## TASK DETAILS:
Nothing in the records may be altered, and no picture may be included. Restate them in full.

## PROVIDED MATERIAL:
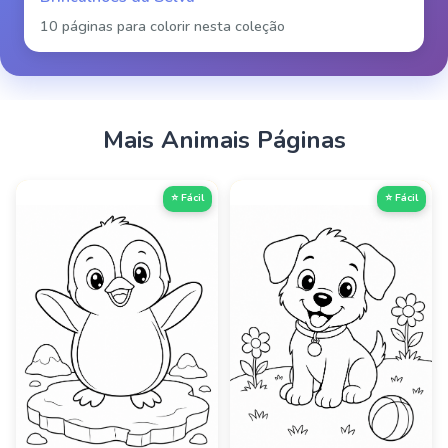
10 páginas para colorir nesta coleção
Mais
Animais
Páginas
⭐ Fácil
⭐ Fácil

## ANSWER BELOW:
10 páginas para colorir nesta coleção
Mais
Animais
Páginas
⭐ Fácil
⭐ Fácil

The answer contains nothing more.